§ **Task requirements**:
Lines holding the word "sind" are the ones to copy from the data below.

(Source records)
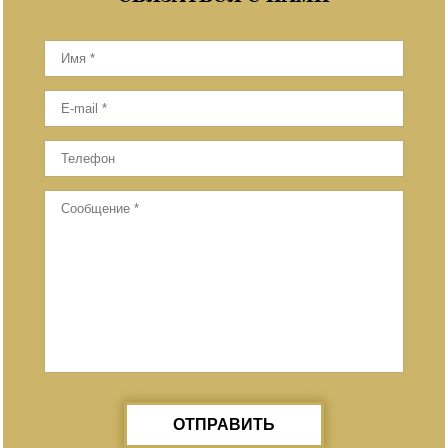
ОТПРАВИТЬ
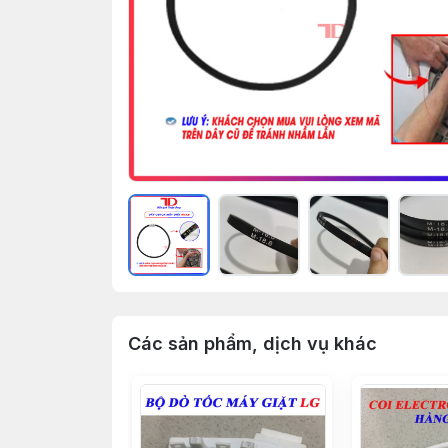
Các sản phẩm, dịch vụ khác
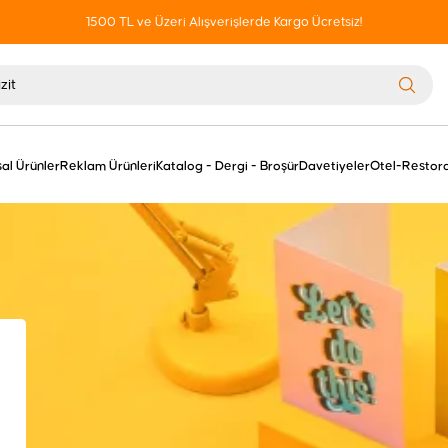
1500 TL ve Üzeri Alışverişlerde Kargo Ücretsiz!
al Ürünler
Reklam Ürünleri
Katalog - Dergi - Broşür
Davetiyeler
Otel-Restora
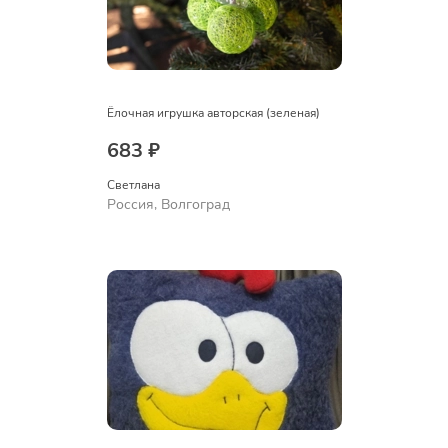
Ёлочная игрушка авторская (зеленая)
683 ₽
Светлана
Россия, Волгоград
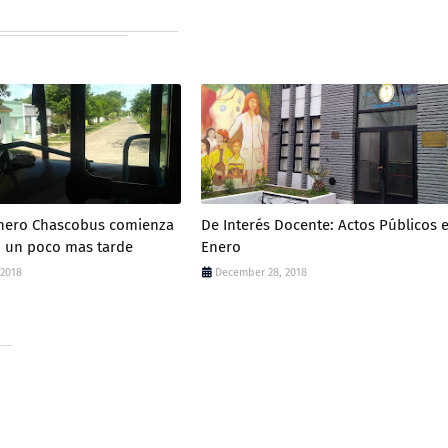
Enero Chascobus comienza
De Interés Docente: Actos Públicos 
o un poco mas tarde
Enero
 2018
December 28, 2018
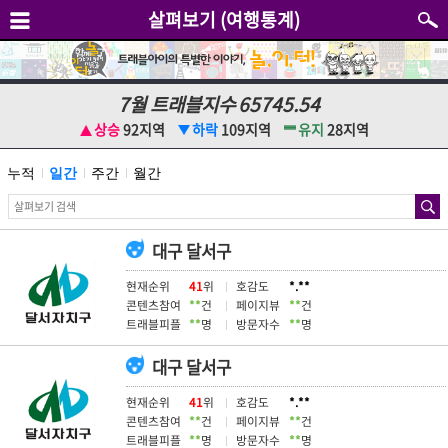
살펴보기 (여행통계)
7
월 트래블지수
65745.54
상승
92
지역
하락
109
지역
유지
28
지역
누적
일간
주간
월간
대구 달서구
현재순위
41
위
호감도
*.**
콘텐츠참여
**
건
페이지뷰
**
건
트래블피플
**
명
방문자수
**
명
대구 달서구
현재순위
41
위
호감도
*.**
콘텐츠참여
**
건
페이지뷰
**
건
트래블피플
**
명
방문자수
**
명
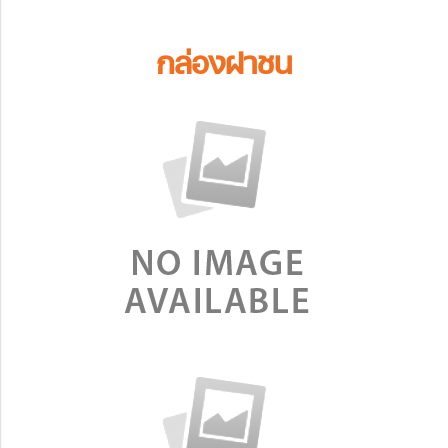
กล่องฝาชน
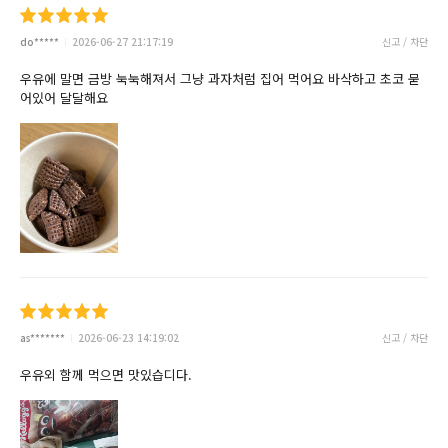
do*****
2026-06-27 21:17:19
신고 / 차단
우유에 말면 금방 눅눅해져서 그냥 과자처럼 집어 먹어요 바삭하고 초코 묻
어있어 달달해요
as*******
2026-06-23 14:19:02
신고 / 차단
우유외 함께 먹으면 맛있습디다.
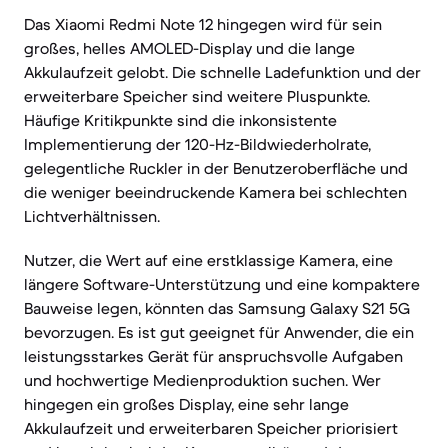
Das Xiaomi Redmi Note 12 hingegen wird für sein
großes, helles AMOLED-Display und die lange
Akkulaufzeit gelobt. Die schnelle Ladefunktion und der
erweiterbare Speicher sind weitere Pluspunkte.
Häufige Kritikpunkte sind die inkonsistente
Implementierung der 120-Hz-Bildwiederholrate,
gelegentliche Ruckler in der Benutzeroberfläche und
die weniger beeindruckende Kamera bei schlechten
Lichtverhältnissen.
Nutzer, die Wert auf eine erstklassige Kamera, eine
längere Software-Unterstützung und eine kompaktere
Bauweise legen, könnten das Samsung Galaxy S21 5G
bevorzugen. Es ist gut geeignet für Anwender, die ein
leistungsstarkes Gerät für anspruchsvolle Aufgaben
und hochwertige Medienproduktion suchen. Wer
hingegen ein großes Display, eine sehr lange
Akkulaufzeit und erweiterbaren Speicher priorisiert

* * *

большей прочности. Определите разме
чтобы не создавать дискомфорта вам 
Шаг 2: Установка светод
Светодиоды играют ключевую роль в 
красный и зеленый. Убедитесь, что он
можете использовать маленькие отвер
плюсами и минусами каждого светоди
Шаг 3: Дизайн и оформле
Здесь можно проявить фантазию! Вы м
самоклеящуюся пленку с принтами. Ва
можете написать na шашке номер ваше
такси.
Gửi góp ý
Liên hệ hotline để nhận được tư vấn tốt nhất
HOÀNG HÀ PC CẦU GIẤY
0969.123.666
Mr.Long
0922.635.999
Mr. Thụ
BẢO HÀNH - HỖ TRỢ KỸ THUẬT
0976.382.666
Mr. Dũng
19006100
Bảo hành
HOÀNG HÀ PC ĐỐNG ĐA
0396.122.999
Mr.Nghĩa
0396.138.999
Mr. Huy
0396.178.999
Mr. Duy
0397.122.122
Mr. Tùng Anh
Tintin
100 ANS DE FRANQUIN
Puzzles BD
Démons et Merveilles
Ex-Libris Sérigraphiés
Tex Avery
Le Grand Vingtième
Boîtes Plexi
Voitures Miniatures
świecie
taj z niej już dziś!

---

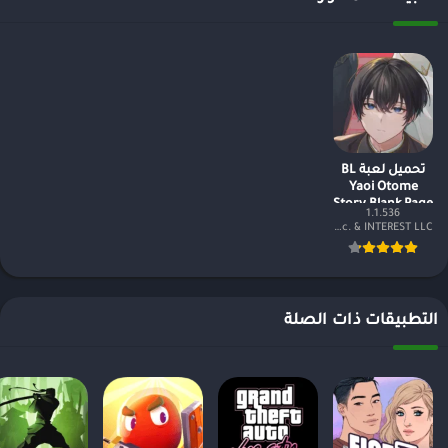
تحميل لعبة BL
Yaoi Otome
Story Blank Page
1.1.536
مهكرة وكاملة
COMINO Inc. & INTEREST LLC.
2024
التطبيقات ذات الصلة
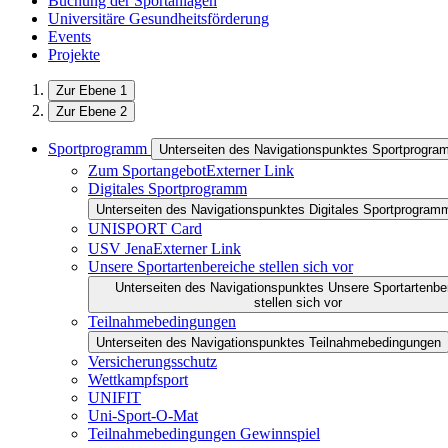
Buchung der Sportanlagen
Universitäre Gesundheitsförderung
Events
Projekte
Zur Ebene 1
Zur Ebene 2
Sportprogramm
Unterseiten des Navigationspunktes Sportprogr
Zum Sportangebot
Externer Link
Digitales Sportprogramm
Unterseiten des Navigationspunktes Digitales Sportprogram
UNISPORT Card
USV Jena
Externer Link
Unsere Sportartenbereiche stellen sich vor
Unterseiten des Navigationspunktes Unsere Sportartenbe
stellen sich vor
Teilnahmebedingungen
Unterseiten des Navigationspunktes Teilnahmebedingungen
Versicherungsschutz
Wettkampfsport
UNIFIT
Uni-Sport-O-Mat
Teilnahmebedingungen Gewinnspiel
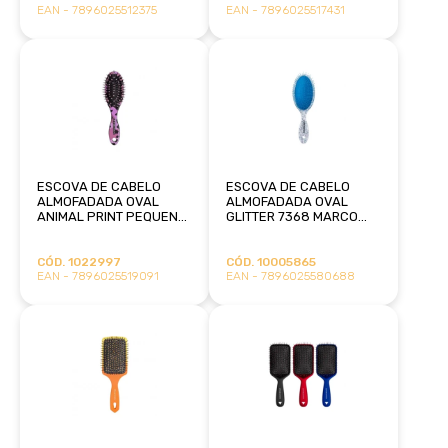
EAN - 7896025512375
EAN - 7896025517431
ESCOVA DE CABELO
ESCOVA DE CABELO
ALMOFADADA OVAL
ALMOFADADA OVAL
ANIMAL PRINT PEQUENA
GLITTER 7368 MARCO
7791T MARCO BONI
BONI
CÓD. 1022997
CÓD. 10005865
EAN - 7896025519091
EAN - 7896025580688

§ **Solution to the problem**:
erweiterbare Speicher sind weitere Pluspunkte.
Häufige Kritikpunkte sind die inkonsistente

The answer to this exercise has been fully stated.